There's a reason to hit her first, otherwise she won't hit her again. There has been a gap between two people, which has accumulated for a long time. In addition, Mingyu lost his wife's job, so the registered permanent residence naturally belongs to Mingyu. Both of them have problems. Mingyu put the blame on her sister-in-law for the company. Why did she sacrifice her sister-in-law to save the company? This is a problem in itself. Nobody will do anything. How much hatred this has depends on the Ming family. No matter how wrong it is, Mingyu. Mingcheng's anger is too heavy. Who wants to hit his sister for no reason? There is something wrong with the author. You must send your brother to prison to show Jed's ability. In the fifties and sixties, a family basically had three or five or six children, and a bowl of water was flat, but if she really didn't like you, how could Mingyu let you go to normal school? Paying too much attention to family education is not a preference for boys. A high school student preparing for the college entrance examination doesn't understand what his parents are used to. So this is why writers can't tell the relationship between family education and son preference. Personally, I think.

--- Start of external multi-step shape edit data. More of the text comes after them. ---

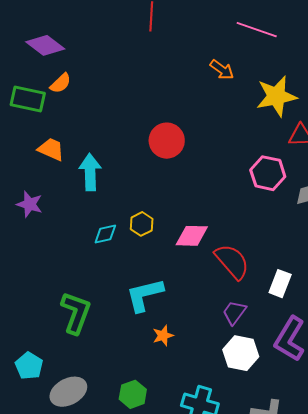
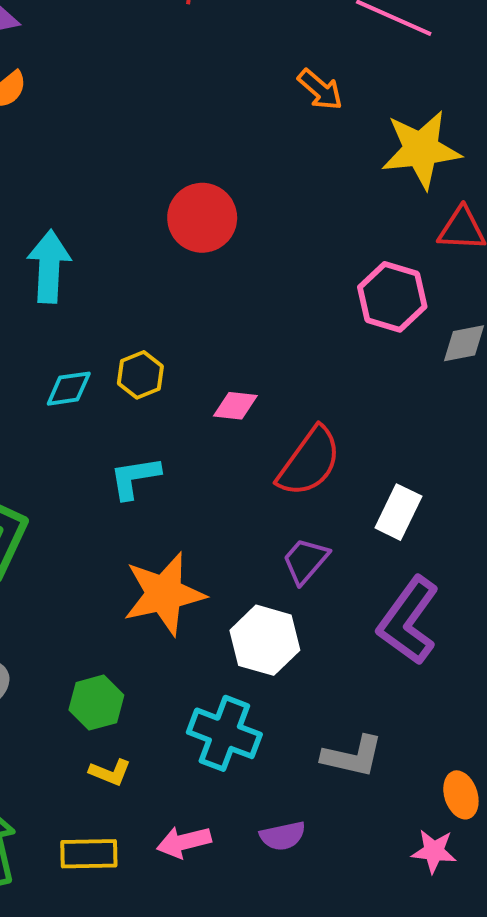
pink diamond: (192, 236) -> (235, 406), size x0.7
red semicircle: (232, 261) -> (309, 462), turned 72
cyan L-shape: (145, 295) -> (135, 478), moved, size x0.7
orange star: (163, 336) -> (164, 594), size x2.0
white hexagon: (241, 353) -> (265, 640), moved

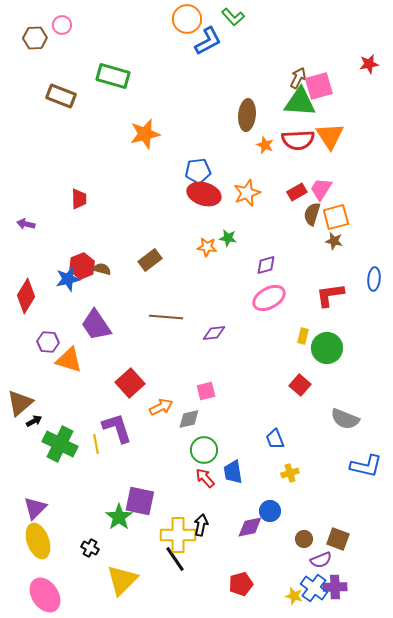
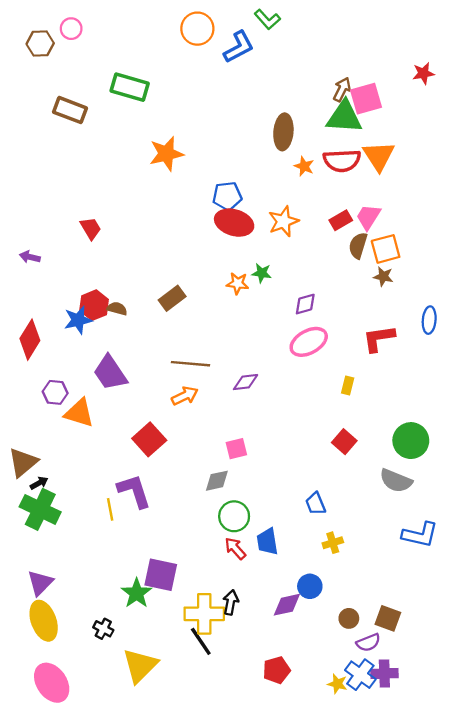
orange circle: (187, 19) -> (197, 29), moved
red trapezoid: (79, 199) -> (91, 228), turned -30
green circle: (327, 348) -> (411, 441), moved
orange arrow: (161, 407) -> (185, 396), moved
green cross: (60, 444) -> (40, 509), moved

When things don't happen to you, everyone can look at the problem rationally, and sometimes they will judge from the moral high ground. However, if you change yourself into Su Mingyu and get beaten by your own brother, the final choice may be the same as that in the TV series "Everything is OK", so that he can learn a certain lesson and forgive him.

There is nothing we can do about it. Family ties are hard to give up. Sometimes, even if we gnash our teeth and swear, we can't kill the murderer after we calm down. Of course, extreme examples are not without them. Yesterday, we saw a news that an old man in Shandong stabbed his son with a knife because he couldn't stand the beating and abuse of his son, and was sentenced to fixed-term imprisonment 15 years.

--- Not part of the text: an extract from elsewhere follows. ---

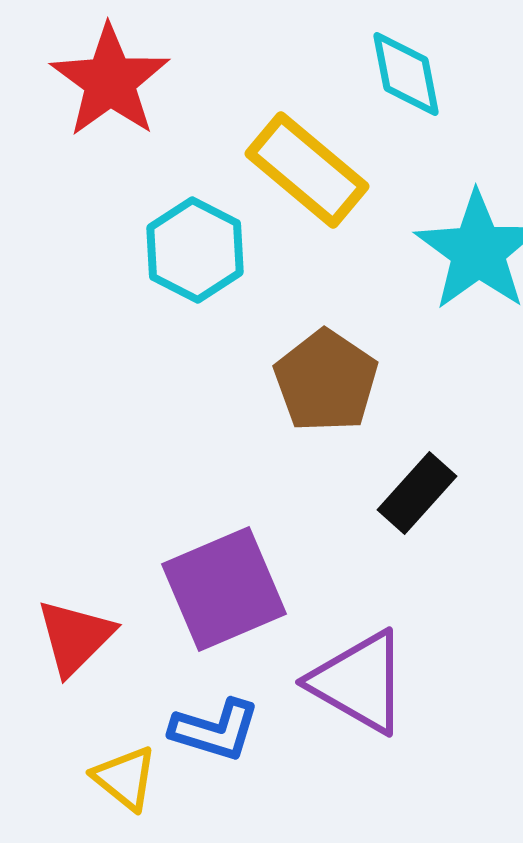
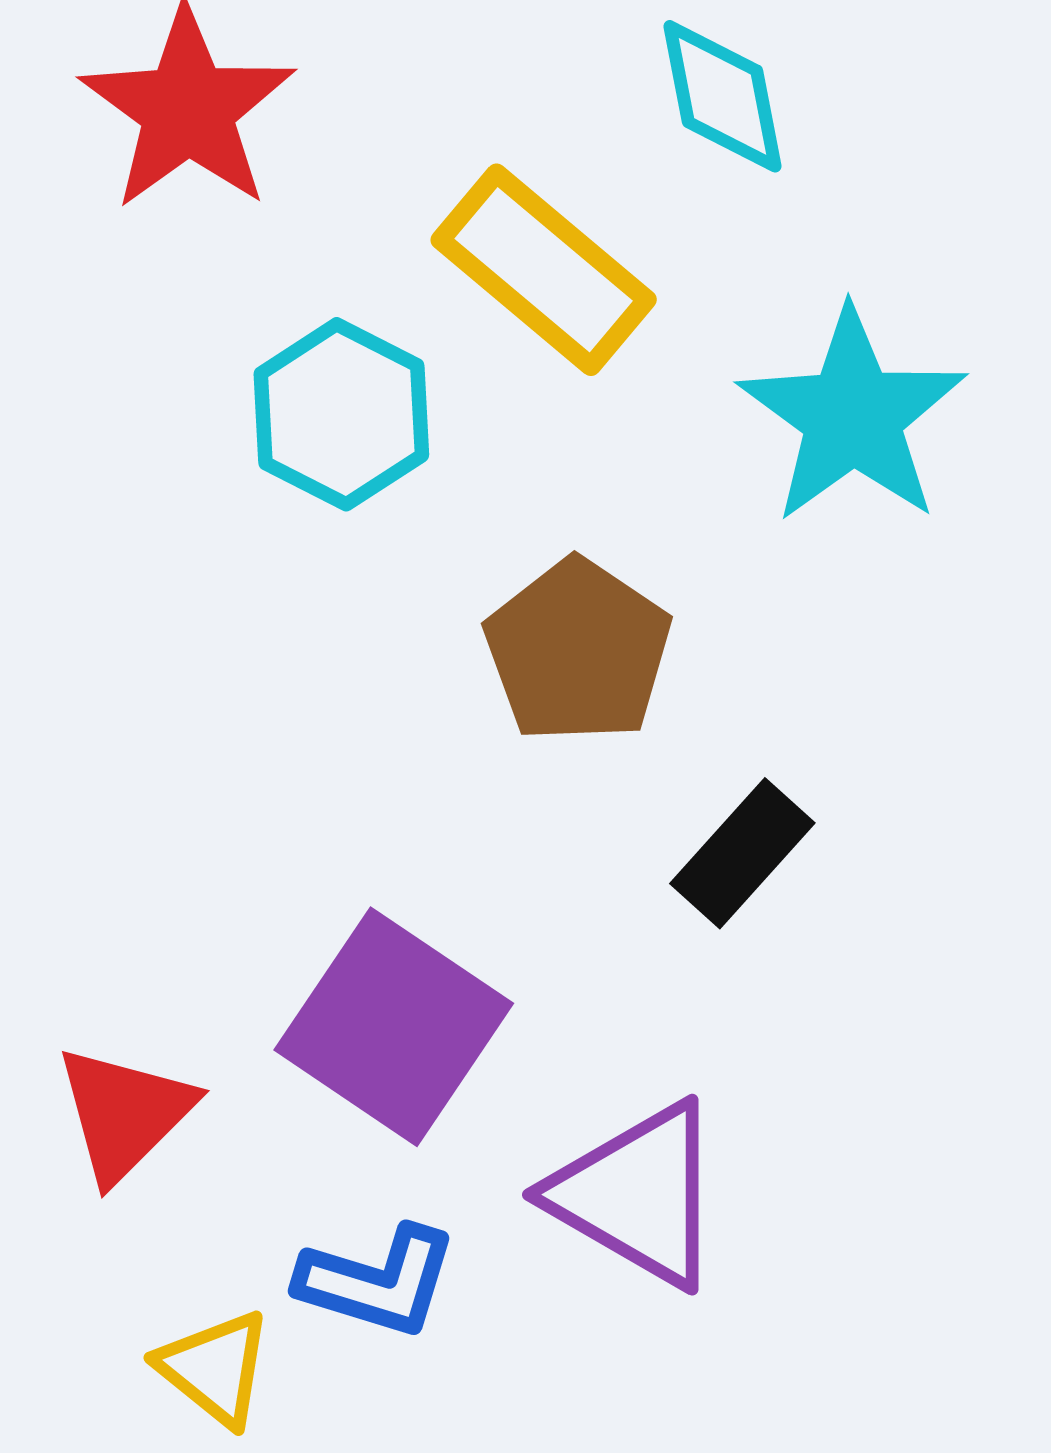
purple square: (224, 589) -> (394, 1027), turned -33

But you should know that such things are only a few after all, and most people will choose patience and forgiveness.

In the play, what Liu Qing said to Su Mingyu at the bedside of the hospital makes sense. Now people will sympathize with the person who is hurt more deeply. If this balance is not done well, it may change the direction of public opinion. She was originally a victim, but later she will become a perpetrator, from sympathy to contempt at first, because she can send her brother to prison. Then some people in the society may say that Su Mingyu is ruthless and has a bad influence on business partners and colleagues. Who dares?

In fact, people don't understand the feud between Su Mingyu and his second brother, but what they do know is that Su Mingyu made his second sister lose face and lost her job, so his second brother got angry and beat her. Perhaps people who don't know the truth will give more sympathy to Su Mingcheng, thinking that Su Mingyu is ruthless in treating his second brother, and it is right to hit people, but it is really too much.

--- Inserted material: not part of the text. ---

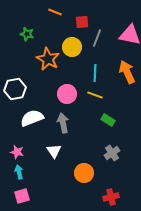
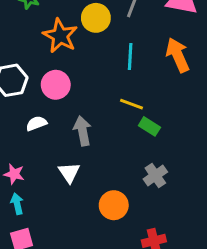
pink circle: (67, 94) -> (56, 85), moved
yellow line: (95, 95) -> (132, 104), moved
white semicircle: (32, 118) -> (36, 123), size x0.6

In this matter, it is difficult for public opinion to stand on Su Mingyu's side because they don't know the truth. Once they involve the second brother, it is very likely that the public's sympathy will be concentrated here, because only the Su family knows the truth, and Su Mingyu can't explain it clearly to everyone.

Put yourself in Su Mingyu's shoes, and she couldn't help thinking more. She temporarily resolved the hatred in her heart, but it may turn the brother-sister relationship into a lifelong enemy. It's all right for Ersao here, but she can't face her niece and nephew who may be born in the future, and her relationship with family of origin will be completely broken.

In fact, Su Mingyu is strong in appearance, but weak and kind in heart. She couldn't give up Su Jia's feelings, so she finally chose to forgive.